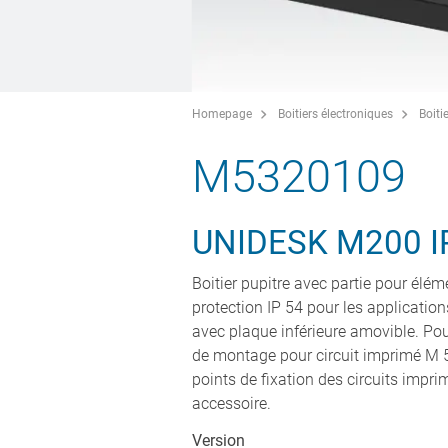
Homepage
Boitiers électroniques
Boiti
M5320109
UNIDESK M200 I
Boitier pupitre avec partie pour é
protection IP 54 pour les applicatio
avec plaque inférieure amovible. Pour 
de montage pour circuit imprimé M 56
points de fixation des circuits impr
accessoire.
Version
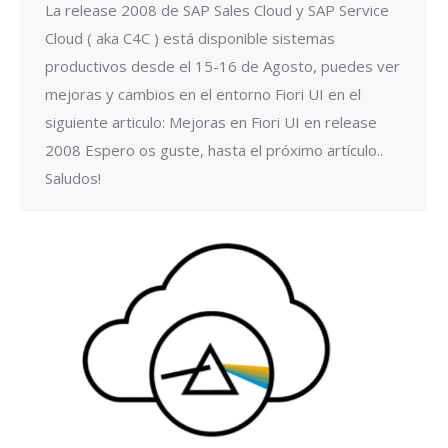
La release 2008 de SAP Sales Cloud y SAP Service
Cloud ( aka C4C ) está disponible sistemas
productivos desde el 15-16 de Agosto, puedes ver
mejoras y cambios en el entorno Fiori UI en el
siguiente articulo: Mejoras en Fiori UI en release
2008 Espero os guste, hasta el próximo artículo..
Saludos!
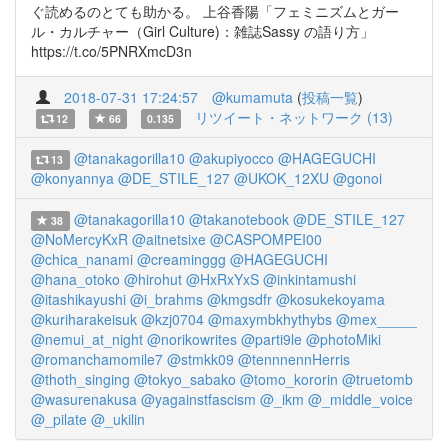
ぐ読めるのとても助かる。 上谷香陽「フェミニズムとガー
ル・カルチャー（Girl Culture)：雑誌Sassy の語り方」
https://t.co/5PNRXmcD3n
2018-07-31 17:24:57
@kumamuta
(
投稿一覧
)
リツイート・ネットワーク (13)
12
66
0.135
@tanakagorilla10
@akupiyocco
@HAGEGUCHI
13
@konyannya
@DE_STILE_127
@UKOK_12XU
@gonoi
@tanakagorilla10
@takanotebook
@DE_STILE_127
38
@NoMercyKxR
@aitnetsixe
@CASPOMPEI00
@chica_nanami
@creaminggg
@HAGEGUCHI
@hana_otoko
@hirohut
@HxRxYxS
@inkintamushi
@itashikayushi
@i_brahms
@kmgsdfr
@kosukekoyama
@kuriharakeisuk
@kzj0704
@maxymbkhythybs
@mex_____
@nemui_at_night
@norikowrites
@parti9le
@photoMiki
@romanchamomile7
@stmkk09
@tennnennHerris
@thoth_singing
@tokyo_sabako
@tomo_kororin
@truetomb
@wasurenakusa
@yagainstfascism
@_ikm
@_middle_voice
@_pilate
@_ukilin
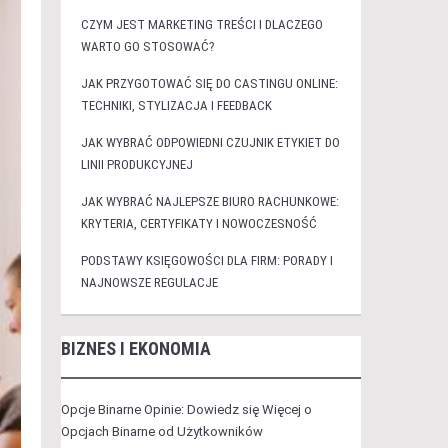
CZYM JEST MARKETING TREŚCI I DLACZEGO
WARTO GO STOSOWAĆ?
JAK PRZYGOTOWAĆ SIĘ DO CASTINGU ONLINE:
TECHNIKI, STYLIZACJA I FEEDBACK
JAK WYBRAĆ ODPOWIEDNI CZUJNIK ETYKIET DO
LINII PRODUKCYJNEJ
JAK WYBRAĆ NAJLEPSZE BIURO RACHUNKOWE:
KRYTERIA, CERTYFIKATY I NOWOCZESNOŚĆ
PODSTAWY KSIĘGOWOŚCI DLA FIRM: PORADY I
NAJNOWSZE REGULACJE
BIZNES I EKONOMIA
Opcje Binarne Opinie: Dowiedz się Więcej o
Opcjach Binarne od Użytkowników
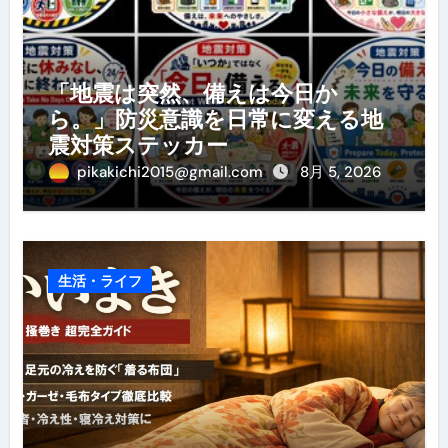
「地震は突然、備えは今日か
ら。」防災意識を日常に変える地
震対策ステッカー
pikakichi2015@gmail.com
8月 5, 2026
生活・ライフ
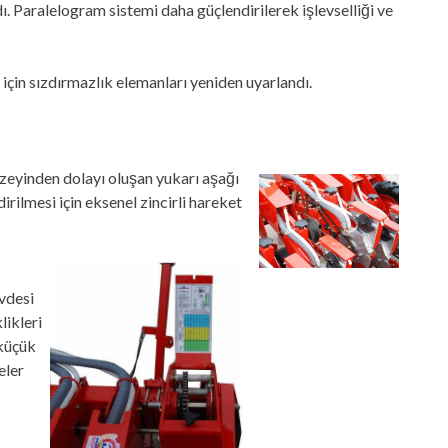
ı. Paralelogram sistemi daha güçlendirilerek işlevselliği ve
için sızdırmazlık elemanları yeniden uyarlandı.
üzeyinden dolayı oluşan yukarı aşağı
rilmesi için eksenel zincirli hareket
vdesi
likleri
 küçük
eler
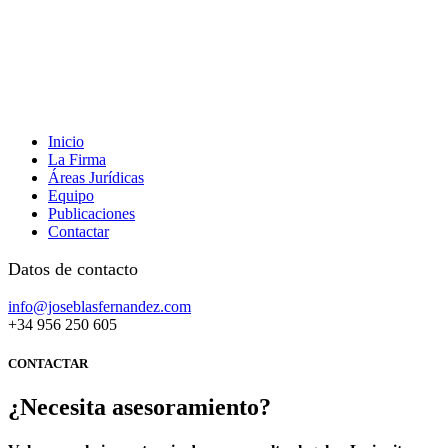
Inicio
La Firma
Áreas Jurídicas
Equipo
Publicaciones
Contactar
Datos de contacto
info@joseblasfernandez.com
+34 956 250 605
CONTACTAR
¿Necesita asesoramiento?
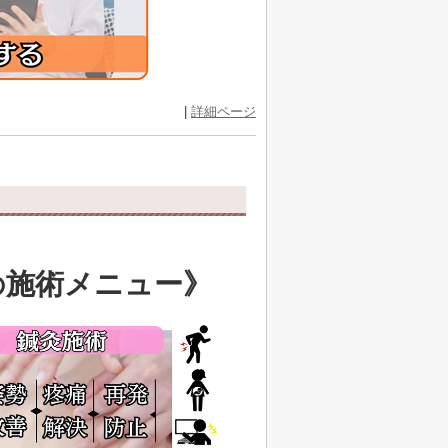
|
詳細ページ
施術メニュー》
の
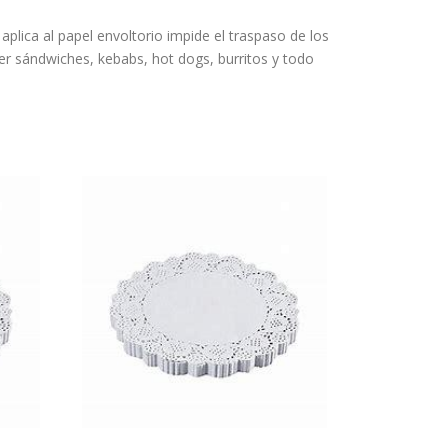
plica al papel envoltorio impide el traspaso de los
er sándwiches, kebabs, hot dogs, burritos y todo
------------
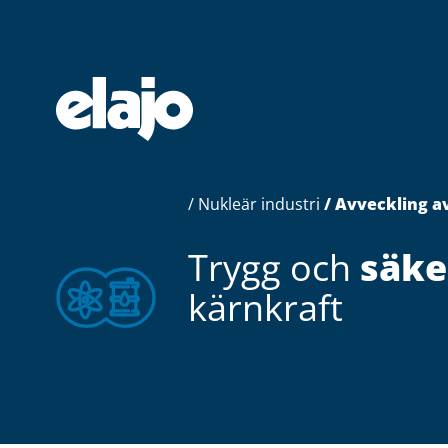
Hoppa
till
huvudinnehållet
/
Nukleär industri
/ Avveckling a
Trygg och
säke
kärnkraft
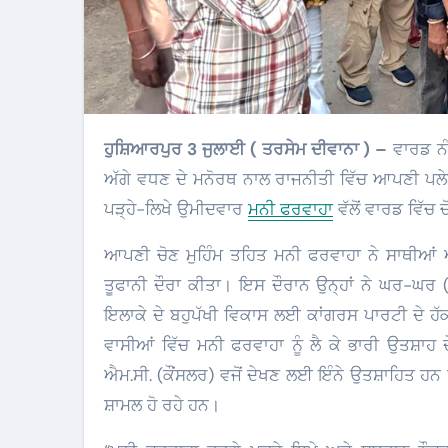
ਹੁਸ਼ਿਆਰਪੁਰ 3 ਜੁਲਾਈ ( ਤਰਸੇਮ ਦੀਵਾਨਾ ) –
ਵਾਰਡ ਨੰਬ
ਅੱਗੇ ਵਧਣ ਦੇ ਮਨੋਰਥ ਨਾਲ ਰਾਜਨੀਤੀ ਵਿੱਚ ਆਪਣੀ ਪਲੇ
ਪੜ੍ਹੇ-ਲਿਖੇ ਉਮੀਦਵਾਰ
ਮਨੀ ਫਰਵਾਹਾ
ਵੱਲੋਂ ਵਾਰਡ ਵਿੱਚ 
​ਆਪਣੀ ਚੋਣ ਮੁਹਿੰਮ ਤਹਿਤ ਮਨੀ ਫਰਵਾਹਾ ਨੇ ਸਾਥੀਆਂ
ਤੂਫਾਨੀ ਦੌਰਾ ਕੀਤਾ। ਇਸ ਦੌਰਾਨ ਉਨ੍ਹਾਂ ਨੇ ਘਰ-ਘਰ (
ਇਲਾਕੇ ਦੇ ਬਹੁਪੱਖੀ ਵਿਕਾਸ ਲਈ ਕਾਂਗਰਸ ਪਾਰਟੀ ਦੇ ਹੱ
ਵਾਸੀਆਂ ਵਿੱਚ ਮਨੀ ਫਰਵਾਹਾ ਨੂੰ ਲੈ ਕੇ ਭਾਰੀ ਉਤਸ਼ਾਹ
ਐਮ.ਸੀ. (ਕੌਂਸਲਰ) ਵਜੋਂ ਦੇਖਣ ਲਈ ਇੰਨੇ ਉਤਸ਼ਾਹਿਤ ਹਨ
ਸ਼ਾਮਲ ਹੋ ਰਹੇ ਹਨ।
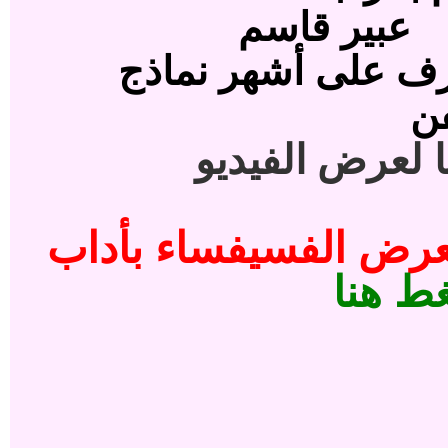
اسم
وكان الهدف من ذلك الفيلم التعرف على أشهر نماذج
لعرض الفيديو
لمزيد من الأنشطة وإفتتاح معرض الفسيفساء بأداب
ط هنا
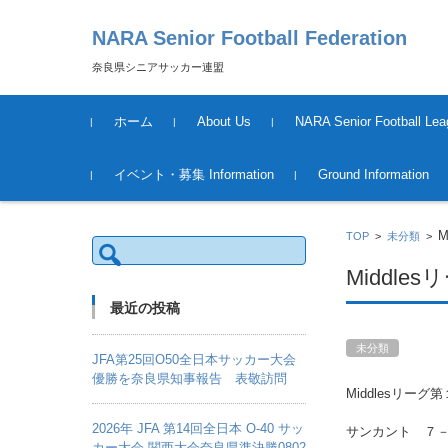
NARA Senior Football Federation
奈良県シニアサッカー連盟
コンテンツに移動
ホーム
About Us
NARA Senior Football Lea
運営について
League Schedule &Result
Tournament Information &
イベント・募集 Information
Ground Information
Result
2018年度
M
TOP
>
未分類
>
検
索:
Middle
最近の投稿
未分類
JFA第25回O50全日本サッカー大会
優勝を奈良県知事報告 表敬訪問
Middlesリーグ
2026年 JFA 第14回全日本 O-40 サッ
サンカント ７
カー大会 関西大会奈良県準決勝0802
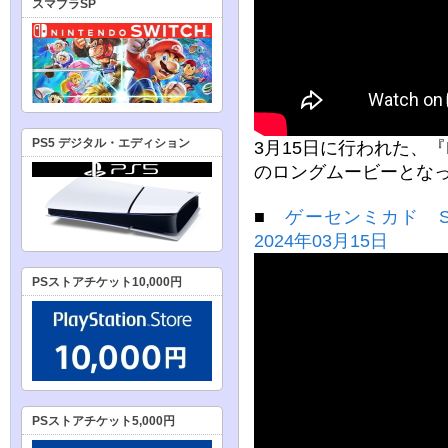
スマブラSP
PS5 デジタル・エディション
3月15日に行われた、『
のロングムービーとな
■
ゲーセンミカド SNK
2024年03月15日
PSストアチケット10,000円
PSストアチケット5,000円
------------
Task to complete :: From the listing above, return every line that carries the string "avec".

Solution ::
Boitier pupitre avec partie pour é
avec plaque inférieure amovible. Pour 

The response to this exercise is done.